Abstract
Introduction: stem-cell-transplantation (SCT) aims to combine tumor cytoreduction and host replacement with donor cells. For patients with no matched sibling available for allogeneic SCT (approximately 70% of patients) an alternative option is SCT from a relative carrying only one identical HLA haplotype (haplo-SCT), which may provide a donor for almost every patient at optimal timing. In the small number of multi-cord blood transplants reported, it was found that usually only one unit engrafted faster, while the others were rejected. We hypothesized that multi-donors may improve the engraftment following haplo-SCT. Patients and methods: Fifteen ultra high-risk patients (median age 20y, 9–52, mostly after 1–2 previous SCTs and 13 of them with refractory disease) were included. Conditioning regimen was fludarabine based. All grafts were T cell depleted.

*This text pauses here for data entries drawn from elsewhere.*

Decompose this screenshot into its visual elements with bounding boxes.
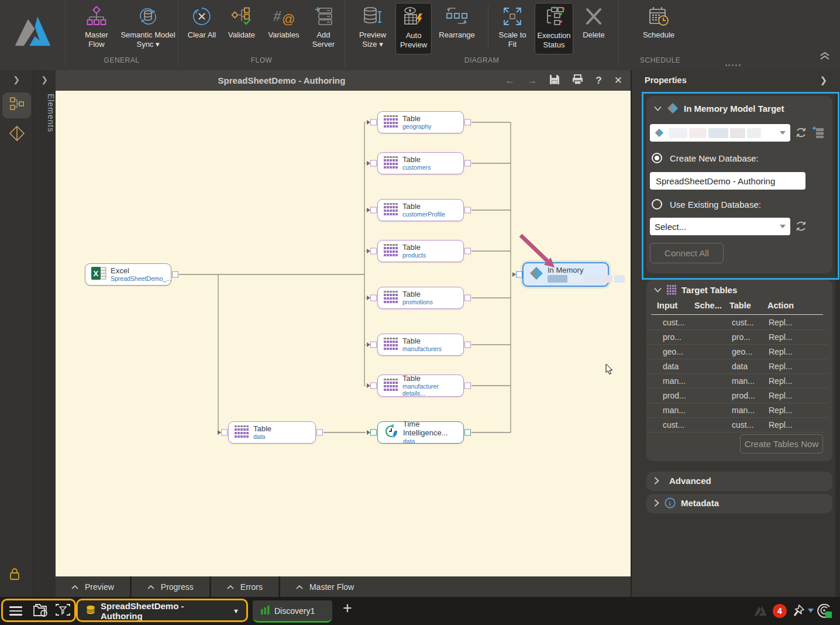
table-row[interactable]: man...man...Repl... xyxy=(646,403,828,418)
elements-tab-label[interactable]: Elements xyxy=(33,94,56,164)
output-port[interactable] xyxy=(464,119,471,126)
input-port[interactable] xyxy=(370,295,377,301)
node-table-data[interactable]: Table data xyxy=(228,421,316,444)
close-icon[interactable]: ✕ xyxy=(614,75,622,85)
smart-model-icon[interactable] xyxy=(55,603,71,620)
input-port[interactable] xyxy=(221,430,228,436)
create-new-database-option[interactable]: Create New Database: xyxy=(652,153,759,163)
output-port[interactable] xyxy=(316,430,323,436)
save-icon[interactable] xyxy=(549,74,560,87)
sidebar-expand-icon[interactable]: ❯ xyxy=(0,75,33,84)
clear-all-button[interactable]: Clear All xyxy=(183,3,221,54)
connect-all-button[interactable]: Connect All xyxy=(650,243,724,263)
schedule-button[interactable]: Schedule xyxy=(640,3,677,54)
output-port[interactable] xyxy=(464,207,471,214)
pin-icon[interactable] xyxy=(791,604,805,620)
input-port[interactable] xyxy=(370,383,377,389)
output-port[interactable] xyxy=(464,430,471,436)
node-table-customerprofile[interactable]: Table customerProfile xyxy=(377,199,464,221)
output-port[interactable] xyxy=(464,248,471,255)
model-selector-dropdown[interactable]: SpreadSheetDemo - Authoring ▼ xyxy=(78,601,247,621)
node-in-memory-target[interactable]: In Memory xyxy=(522,262,609,287)
tab-errors[interactable]: Errors xyxy=(211,576,278,597)
add-database-icon[interactable] xyxy=(812,126,825,141)
node-time-intelligence[interactable]: Time Intelligence... data xyxy=(377,421,464,444)
table-row[interactable]: pro...pro...Repl... xyxy=(646,330,828,345)
input-port[interactable] xyxy=(370,160,377,167)
ribbon-collapse-button[interactable] xyxy=(819,51,831,63)
variables-button[interactable]: # @ Variables xyxy=(264,3,304,54)
node-table-promotions[interactable]: Table promotions xyxy=(377,287,464,309)
input-port[interactable] xyxy=(370,119,377,126)
node-table-geography[interactable]: Table geography xyxy=(377,111,464,133)
output-port[interactable] xyxy=(464,295,471,301)
scrollbar[interactable] xyxy=(835,92,840,625)
flow-canvas[interactable]: X Excel SpreadSheetDemo_... Table geogra… xyxy=(56,91,631,576)
tab-preview[interactable]: Preview xyxy=(56,576,130,597)
metadata-section[interactable]: i Metadata xyxy=(646,494,832,513)
tab-progress[interactable]: Progress xyxy=(132,576,209,597)
app-logo[interactable] xyxy=(0,0,66,66)
panel-collapse-icon[interactable]: ❯ xyxy=(820,75,827,85)
help-icon[interactable]: ? xyxy=(595,75,601,85)
tab-master-flow[interactable]: Master Flow xyxy=(280,576,631,597)
notification-badge[interactable]: 4 xyxy=(773,604,787,618)
master-flow-button[interactable]: Master Flow xyxy=(77,3,116,54)
delete-button[interactable]: Delete xyxy=(577,3,611,54)
advanced-section[interactable]: Advanced xyxy=(646,472,832,491)
tab-discovery1[interactable]: Discovery1 xyxy=(253,600,332,623)
table-row[interactable]: prod...prod...Repl... xyxy=(646,389,828,403)
preview-size-button[interactable]: Preview Size ▾ xyxy=(353,3,392,54)
input-port[interactable] xyxy=(370,207,377,214)
add-server-button[interactable]: Add Server xyxy=(305,3,342,54)
create-tables-now-button[interactable]: Create Tables Now xyxy=(740,434,823,454)
radio-selected-icon[interactable] xyxy=(652,153,662,163)
use-existing-database-option[interactable]: Use Existing Database: xyxy=(652,199,761,210)
table-row[interactable]: geo...geo...Repl... xyxy=(646,345,828,359)
connection-status-icon[interactable] xyxy=(817,604,833,621)
new-tab-button[interactable]: + xyxy=(343,599,352,617)
radio-unselected-icon[interactable] xyxy=(652,199,662,210)
refresh-icon[interactable] xyxy=(795,220,807,235)
table-row[interactable]: man...man...Repl... xyxy=(646,374,828,389)
table-row[interactable]: cust...cust...Repl... xyxy=(646,315,828,330)
output-port[interactable] xyxy=(464,160,471,167)
existing-database-dropdown[interactable]: Select... xyxy=(650,218,790,235)
chevron-down-icon[interactable] xyxy=(654,287,662,293)
forward-icon[interactable]: → xyxy=(527,75,537,85)
output-port[interactable] xyxy=(464,342,471,348)
model-dropdown[interactable] xyxy=(650,124,790,142)
lock-icon[interactable] xyxy=(9,568,20,583)
sidebar-item-model[interactable] xyxy=(2,122,31,147)
elements-expand-icon[interactable]: ❯ xyxy=(33,75,56,84)
node-table-manufacturer-details[interactable]: Table manufacturer details... xyxy=(377,375,464,397)
input-port[interactable] xyxy=(370,430,377,436)
input-port[interactable] xyxy=(370,342,377,348)
node-table-manufacturers[interactable]: Table manufacturers xyxy=(377,334,464,356)
new-database-name-input[interactable] xyxy=(650,172,805,190)
input-port[interactable] xyxy=(370,248,377,255)
rearrange-button[interactable]: Rearrange xyxy=(435,3,478,54)
table-row[interactable]: cust...cust...Repl... xyxy=(646,418,828,432)
content-explorer-icon[interactable] xyxy=(33,603,49,620)
panel-resize-grip[interactable] xyxy=(725,64,741,66)
print-icon[interactable] xyxy=(572,74,583,87)
semantic-model-sync-button[interactable]: Semantic Model Sync ▾ xyxy=(119,3,177,54)
validate-button[interactable]: Validate xyxy=(223,3,260,54)
node-table-customers[interactable]: Table customers xyxy=(377,152,464,174)
node-table-products[interactable]: Table products xyxy=(377,240,464,262)
refresh-icon[interactable] xyxy=(795,126,807,141)
node-excel-source[interactable]: X Excel SpreadSheetDemo_... xyxy=(85,263,171,286)
chevron-down-icon[interactable] xyxy=(654,106,662,111)
table-row[interactable]: datadataRepl... xyxy=(646,359,828,374)
scale-to-fit-button[interactable]: Scale to Fit xyxy=(494,3,531,54)
input-port[interactable] xyxy=(516,272,522,278)
execution-status-button[interactable]: Execution Status xyxy=(535,3,573,54)
back-icon[interactable]: ← xyxy=(505,75,515,85)
auto-preview-button[interactable]: Auto Preview xyxy=(395,3,432,54)
chevron-down-icon[interactable] xyxy=(808,609,814,613)
output-port[interactable] xyxy=(172,272,178,278)
menu-icon[interactable] xyxy=(9,606,22,618)
sidebar-item-master-flow[interactable] xyxy=(2,92,31,118)
output-port[interactable] xyxy=(464,383,471,389)
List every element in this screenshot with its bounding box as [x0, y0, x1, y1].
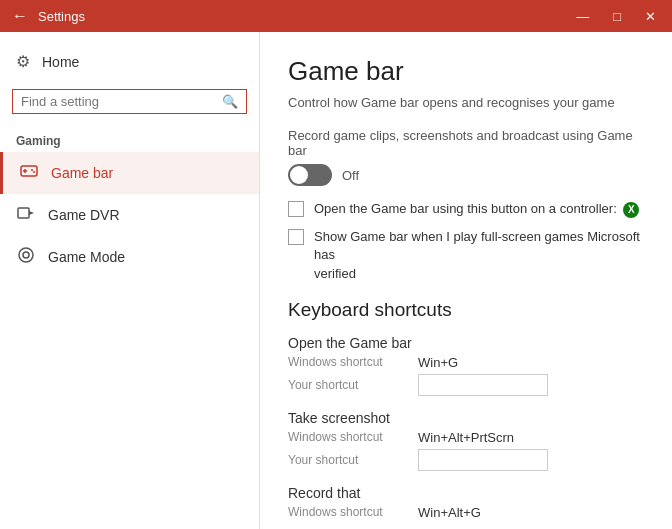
sidebar: ⚙ Home 🔍 Gaming Game bar [0, 32, 260, 529]
search-input[interactable] [21, 94, 222, 109]
shortcut-row-record-windows: Windows shortcut Win+Alt+G [288, 505, 644, 520]
search-icon: 🔍 [222, 94, 238, 109]
main-content: ⚙ Home 🔍 Gaming Game bar [0, 32, 672, 529]
shortcuts-title: Keyboard shortcuts [288, 299, 644, 321]
shortcut-row-open-windows: Windows shortcut Win+G [288, 355, 644, 370]
shortcut-windows-label-2: Windows shortcut [288, 505, 418, 519]
sidebar-item-home[interactable]: ⚙ Home [0, 42, 259, 81]
shortcut-your-input-1[interactable] [418, 449, 548, 471]
shortcut-your-label-0: Your shortcut [288, 378, 418, 392]
svg-rect-5 [18, 208, 29, 218]
maximize-button[interactable]: □ [609, 9, 625, 24]
svg-point-3 [31, 169, 33, 171]
checkbox-row-2: Show Game bar when I play full-screen ga… [288, 228, 644, 283]
checkbox-2-text: Show Game bar when I play full-screen ga… [314, 228, 644, 283]
home-label: Home [42, 54, 79, 70]
shortcut-group-screenshot-title: Take screenshot [288, 410, 644, 426]
shortcut-group-open-title: Open the Game bar [288, 335, 644, 351]
shortcut-windows-value-1: Win+Alt+PrtScrn [418, 430, 514, 445]
record-label: Record game clips, screenshots and broad… [288, 128, 644, 158]
game-bar-icon [19, 162, 39, 184]
page-title: Game bar [288, 56, 644, 87]
sidebar-item-game-bar-label: Game bar [51, 165, 113, 181]
sidebar-section-label: Gaming [0, 122, 259, 152]
sidebar-item-game-dvr[interactable]: Game DVR [0, 194, 259, 236]
xbox-icon: X [623, 202, 639, 218]
home-icon: ⚙ [16, 52, 30, 71]
minimize-button[interactable]: — [572, 9, 593, 24]
toggle-off-label: Off [342, 168, 359, 183]
window: ← Settings — □ ✕ ⚙ Home 🔍 Gaming [0, 0, 672, 529]
back-button[interactable]: ← [12, 7, 28, 25]
checkbox-row-1: Open the Game bar using this button on a… [288, 200, 644, 218]
shortcut-windows-value-2: Win+Alt+G [418, 505, 481, 520]
content-area: Game bar Control how Game bar opens and … [260, 32, 672, 529]
svg-marker-6 [29, 211, 34, 215]
sidebar-item-game-mode[interactable]: Game Mode [0, 236, 259, 278]
checkbox-1[interactable] [288, 201, 304, 217]
checkbox-2[interactable] [288, 229, 304, 245]
toggle-row: Off [288, 164, 644, 186]
window-controls: — □ ✕ [572, 9, 660, 24]
svg-point-4 [33, 171, 35, 173]
sidebar-item-game-dvr-label: Game DVR [48, 207, 120, 223]
game-mode-icon [16, 246, 36, 268]
checkbox-1-text: Open the Game bar using this button on a… [314, 200, 639, 218]
sidebar-item-game-bar[interactable]: Game bar [0, 152, 259, 194]
shortcut-windows-label-1: Windows shortcut [288, 430, 418, 444]
game-dvr-icon [16, 204, 36, 226]
shortcut-row-screenshot-yours: Your shortcut [288, 449, 644, 471]
shortcut-group-screenshot: Take screenshot Windows shortcut Win+Alt… [288, 410, 644, 471]
shortcut-row-screenshot-windows: Windows shortcut Win+Alt+PrtScrn [288, 430, 644, 445]
shortcut-windows-value-0: Win+G [418, 355, 458, 370]
svg-point-7 [19, 248, 33, 262]
shortcut-row-open-yours: Your shortcut [288, 374, 644, 396]
title-bar: ← Settings — □ ✕ [0, 0, 672, 32]
window-title: Settings [38, 9, 572, 24]
search-box: 🔍 [12, 89, 247, 114]
close-button[interactable]: ✕ [641, 9, 660, 24]
toggle-thumb [290, 166, 308, 184]
shortcut-group-record: Record that Windows shortcut Win+Alt+G [288, 485, 644, 520]
sidebar-item-game-mode-label: Game Mode [48, 249, 125, 265]
shortcut-group-open: Open the Game bar Windows shortcut Win+G… [288, 335, 644, 396]
record-toggle[interactable] [288, 164, 332, 186]
svg-point-8 [23, 252, 29, 258]
shortcut-your-input-0[interactable] [418, 374, 548, 396]
shortcut-windows-label-0: Windows shortcut [288, 355, 418, 369]
shortcut-your-label-1: Your shortcut [288, 453, 418, 467]
shortcut-group-record-title: Record that [288, 485, 644, 501]
page-subtitle: Control how Game bar opens and recognise… [288, 95, 644, 110]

Results: All 14 evaluable patients engrafted but one of them later rejected the graft. The time for neutrophil engraftment (0.5 & 1.0x109/L) was fast, 11d (9–24) and 12d (10–28) respectively. Platelets engrafted even earlier (20 & 100x109/L), 10d (8–45) and 14d (12–32) respectively. Three patients demonstrate continuous bi-donor hematopoiesis (follow up 72, 128 and 168d) while 11 patients converted to single donor hematopoiesis within a median of 21d (14–39). Comparison of MDT patients to an earlier patient group receiving a similar protocol with a single donor (SDT) showed better granulocyte and platelet engraftment (p<0.001 for both, figures 1 and 2). Additionally, no primary graft failure occurred in patients undergoing MDT, while in SDT it occurred in 9/38 patients (p<0.001). One patient in-which leukemia persisted throughout the conditioning, leukemic cells disappeared upon the conversion to single donor chimerism. Despite major blood type differences, no hemolysis related side-effects were noted. Eight patients developed GVHD (mostly grade 1/2).
Conclusion: MDT is safe and induces fast and durable engraftment of both myeloid and thrombocyte lineages in patients undergoing haplo-SCT. Further studies should follow this report.